If employers were indeed exposed to competition in the wage market without the introduction of a minimum wage, they would not need this type of agreement. The economic symptom is therefore analyzed as an economic cause in Johnson`s argument. A salary premium is not what you are looking for in an economic analysis of this subject when there is a minimum wage. The reason you don`t see a difference in salary here is that the introduction of a minimum wage devours potential wage fluctuations, all of which would be in the form of a reduction in the market rate of pay. Workers who are at risk of theft or who require additional investment in training would not be compensated for more stable or productive workers. Thus, the employer can offset the cost of these risk factors by reducing wages. However, with the introduction of a minimum wage, the employer is essentially forced to bear the costs of bad workers and excessive risk of theft. With this excessive rate, there is no potential for wage premiums, just as wage reductions are made illegal. Therefore, the employer`s only recourse to compensate for the decrease in the cost of excessive age is an employee`s contractual obligation to work for a period that « repays ». It is the non-poaching agreement. The same issue is now being addressed in a group action filed in February in federal court in New York involving some of the world`s largest luxury retailers, including Gucci, Louis Vuitton, Saks and Prada.

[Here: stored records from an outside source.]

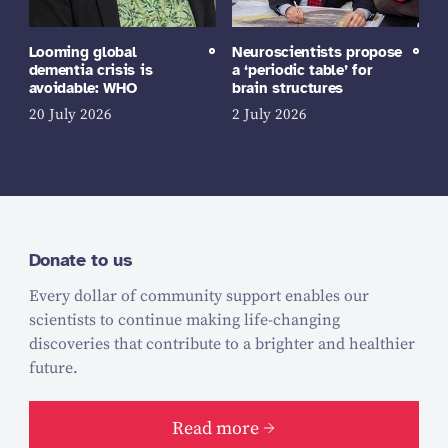
Looming global
Neuroscientists propose
dementia crisis is
a ‘periodic table’ for
avoidable: WHO
brain structures
20 July 2026
2 July 2026
Donate to us
Every dollar of community support enables our
scientists to continue making life-changing
discoveries that contribute to a brighter and healthier
future.
Read more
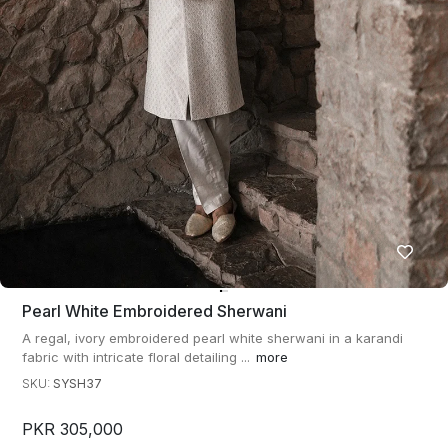
Pearl White Embroidered Sherwani
A regal, ivory embroidered pearl white sherwani in a karandi
fabric with intricate floral detailing ...
more
SKU:
SYSH37
PKR 305,000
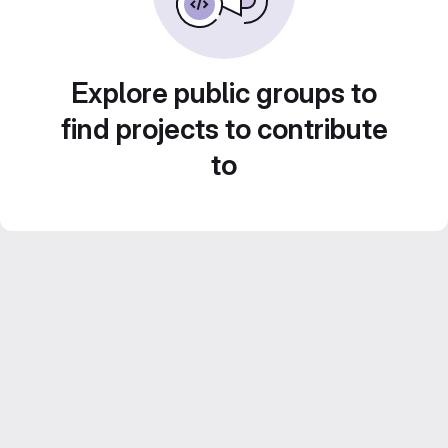
Explore public groups to
find projects to contribute
to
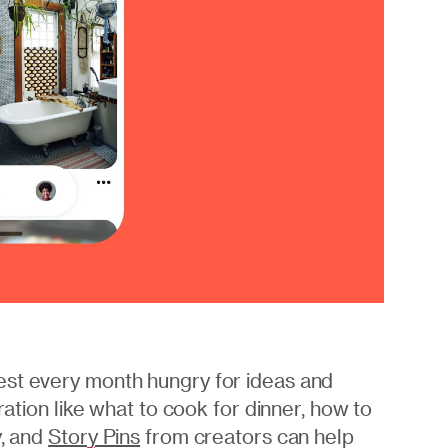
est every month hungry for ideas and
ration like what to cook for dinner, how to
y, and
Story Pins
from creators can help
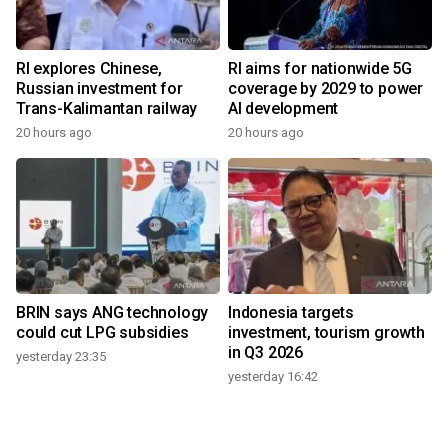
RI explores Chinese,
RI aims for nationwide 5G
Russian investment for
coverage by 2029 to power
Trans-Kalimantan railway
AI development
20 hours ago
20 hours ago
BRIN says ANG technology
Indonesia targets
could cut LPG subsidies
investment, tourism growth
in Q3 2026
yesterday 23:35
yesterday 16:42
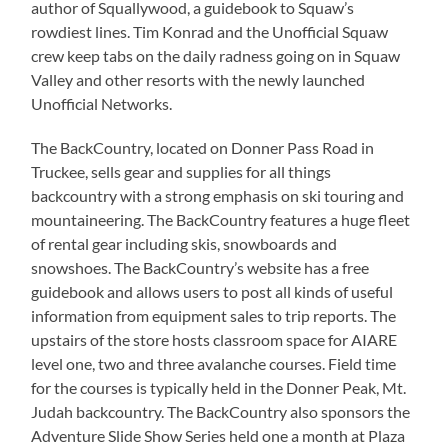
author of Squallywood, a guidebook to Squaw’s
rowdiest lines. Tim Konrad and the Unofficial Squaw
crew keep tabs on the daily radness going on in Squaw
Valley and other resorts with the newly launched
Unofficial Networks.
The BackCountry, located on Donner Pass Road in
Truckee, sells gear and supplies for all things
backcountry with a strong emphasis on ski touring and
mountaineering. The BackCountry features a huge fleet
of rental gear including skis, snowboards and
snowshoes. The BackCountry’s website has a free
guidebook and allows users to post all kinds of useful
information from equipment sales to trip reports. The
upstairs of the store hosts classroom space for AIARE
level one, two and three avalanche courses. Field time
for the courses is typically held in the Donner Peak, Mt.
Judah backcountry. The BackCountry also sponsors the
Adventure Slide Show Series held one a month at Plaza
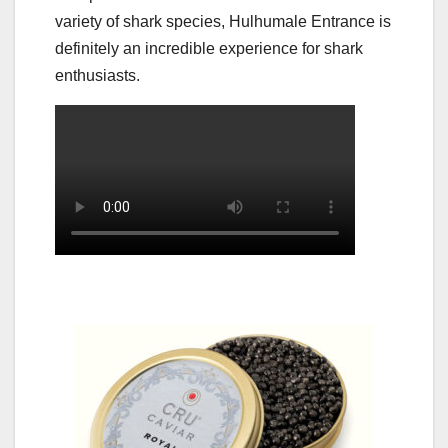
variety of shark species, Hulhumale Entrance is
definitely an incredible experience for shark
enthusiasts.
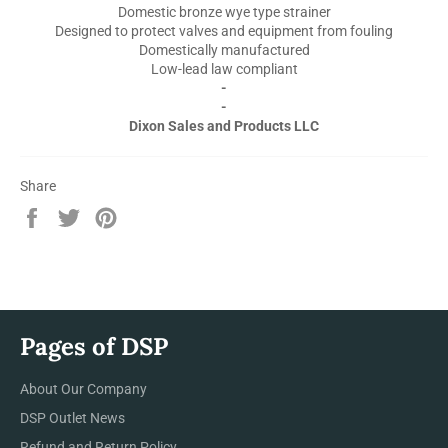
Domestic bronze wye type strainer
Designed to protect valves and equipment from fouling
Domestically manufactured
Low-lead law compliant
-
-
Dixon Sales and Products LLC
Share
Share
Tweet
Pin
on
on
on
Facebook
Twitter
Pinterest
Pages of DSP
About Our Company
DSP Outlet News
Refund and Return Policy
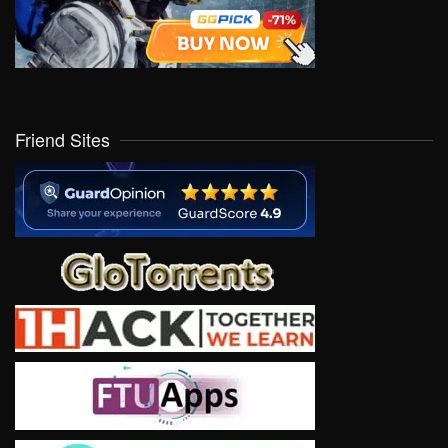
Friend Sites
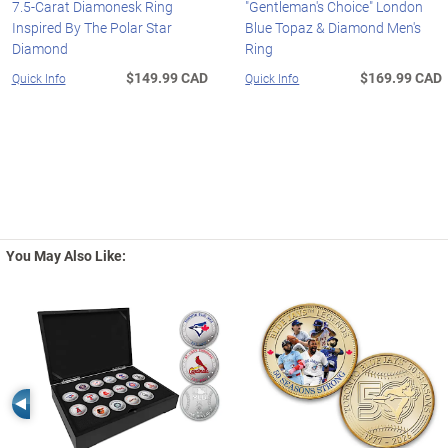
7.5-Carat Diamonesk Ring
"Gentleman's Choice" London
Inspired By The Polar Star
Blue Topaz & Diamond Men's
Diamond
Ring
$149.99 CAD
$169.99 CAD
Quick Info
Quick Info
You May Also Like:
Left Arrow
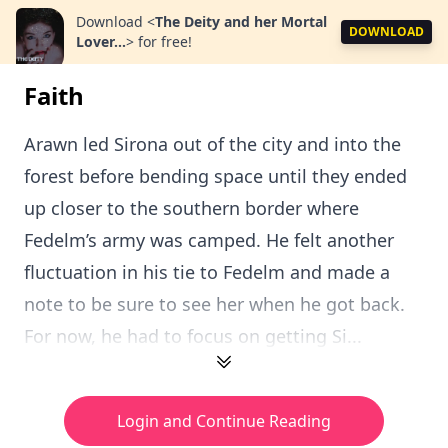
Download
<
The Deity and her Mortal
DOWNLOAD
Lover...
>
for free!
Faith
Arawn led Sirona out of the city and into the
forest before bending space until they ended
up closer to the southern border where
Fedelm’s army was camped. He felt another
fluctuation in his tie to Fedelm and made a
note to be sure to see her when he got back.
For now, he had to focus on getting Si...
Login and Continue Reading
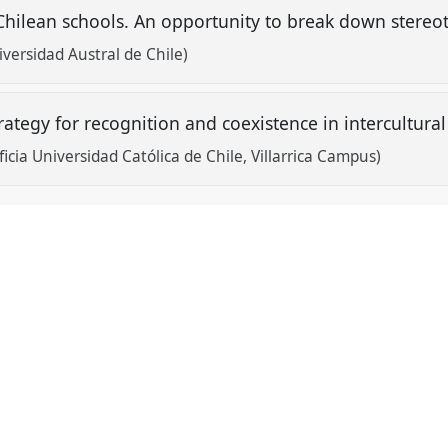
Chilean schools. An opportunity to break down stereo
ersidad Austral de Chile)
rategy for recognition and coexistence in intercultur
icia Universidad Católica de Chile, Villarrica Campus)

In this action, it is alleged that the defendants entered into non-poaching agreements between themselves that prohibit employees from moving from one company to another. Employers who enter into non-poaching agreements with their competitors continue to risk civil and criminal liability for cartels and abuse of dominance. In addition, employers who have contractual non-employment or non-recruitment agreements with their employees run the risk that these provisions will be found to be unenforceable. For employers, especially those in Indiana, it is essential to review these agreements and, if necessary, update them. Not too many subjects related to restrictive alliances get a buzzworthy status. However, when government and federal authorities and class advocates start filing complaints nationally, and Fortune 500 companies in different sectors begin to establish themselves and agree to change the way they do business, well, that usually generates some excitement and attention. It seems that not a week has happened lately without a new title being discussed on the most recent hot topic in the world of restrictive alliances – the « No Poaching » agreement. Starr said there was a big debate these days about « pay transparency, » in which, for example, a candidate would like to know how much the previous person paid in that job. « There are a lot of questions if we were more transparent about wages, what the effects would be, » he said. « This discussion is important, but it ignores the fact that there are many non-salary characteristics for which we are absolutely not transparent, » such as non-disclosure agreements. He noted that, in many cases, new staff members are aware of intellectual property and confidentiality agreements on the day they take office.
It may be too late to reject them, especially if they have turned down other job offers. « The fact that these features are not transparent can be as important as pay transparency. » The problem is compounded by the fact that franchisee workers are generally unaware of and have not accepted non-poaching contracts with franchisors.